PrimeIntellect-ai · samsja · May 24, 2026 · May 25, 2026 · May 25, 2026 · May 25, 2026
diff --git a/CHANGELOG.md b/CHANGELOG.md
@@ -2,6 +2,10 @@
 
 Documenting **breaking** configuration changes — renamed, removed, or moved fields that require users to update existing configs.
 
+- **`sampling.min_tokens`, `sampling.repetition_penalty`, `sampling.seed` removed**: Dropped from both `TrainSamplingConfig` and `EvalSamplingConfig` (group-level `[orchestrator.train.sampling]` / `[orchestrator.eval.sampling]` and per-env `[[orchestrator.train.env.sampling]]` / `[[orchestrator.eval.env.sampling]]`). `min_tokens` suppressed natural EOS, `repetition_penalty` distorts the on-policy sampling distribution, and `seed` wasn't pulling its weight — none belonged on the supported config surface. Existing configs setting any of these must delete the field. Hard-deprecation, no migration window. (2026-05-27)
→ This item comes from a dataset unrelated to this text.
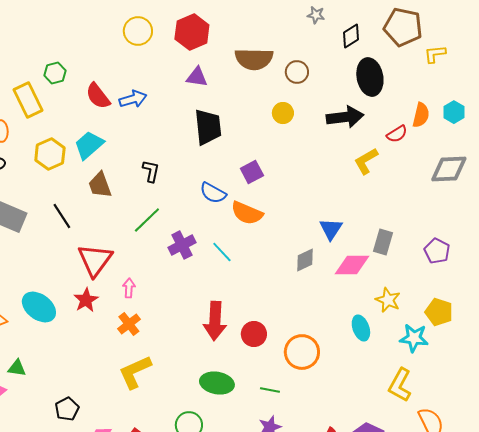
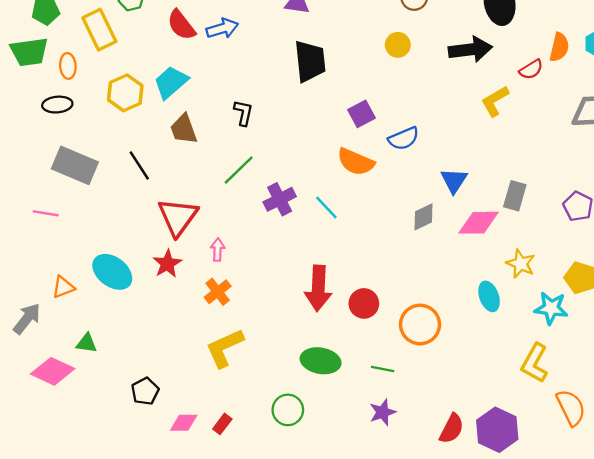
blue semicircle: (213, 193) -> (404, 138), moved, turned -52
+- **`wandb.shared` removed**: The deprecation shim that popped `wandb.shared` from input dicts with a `FutureWarning` (introduced in #2649) is gone. The `rl` entrypoint always uses shared W&B mode now, and existing configs that still set `wandb.shared = true` (or `false`) will fail validation. Drop the field from your config. (2026-05-27)
+- **`max_async_level` and `strict_async_level` removed**: The async-execution semantics between trainer and orchestrator are now design invariants, not config knobs. The trainer always runs exactly one step ahead of inference, and the orchestrator always adopts the freshest checkpoint that doesn't violate the one-step barrier. The shared top-level `max_async_level`, the per-sub-config `trainer.max_async_level` / `orchestrator.max_async_level`, and `orchestrator.strict_async_level` have all been removed. Existing configs setting any of these must drop the field; the previous defaults (`max_async_level = 1`, `strict_async_level = false`) match the new hardcoded behavior. Bench mode no longer bypasses the weight-ckpt wait (the `int(1e9)` workaround is gone) and `multimodal/rl_color_codeword_feat_renderer.toml`'s prior `max_async_level = 0` (fully synchronous on-policy) is no longer expressible. (2026-05-25)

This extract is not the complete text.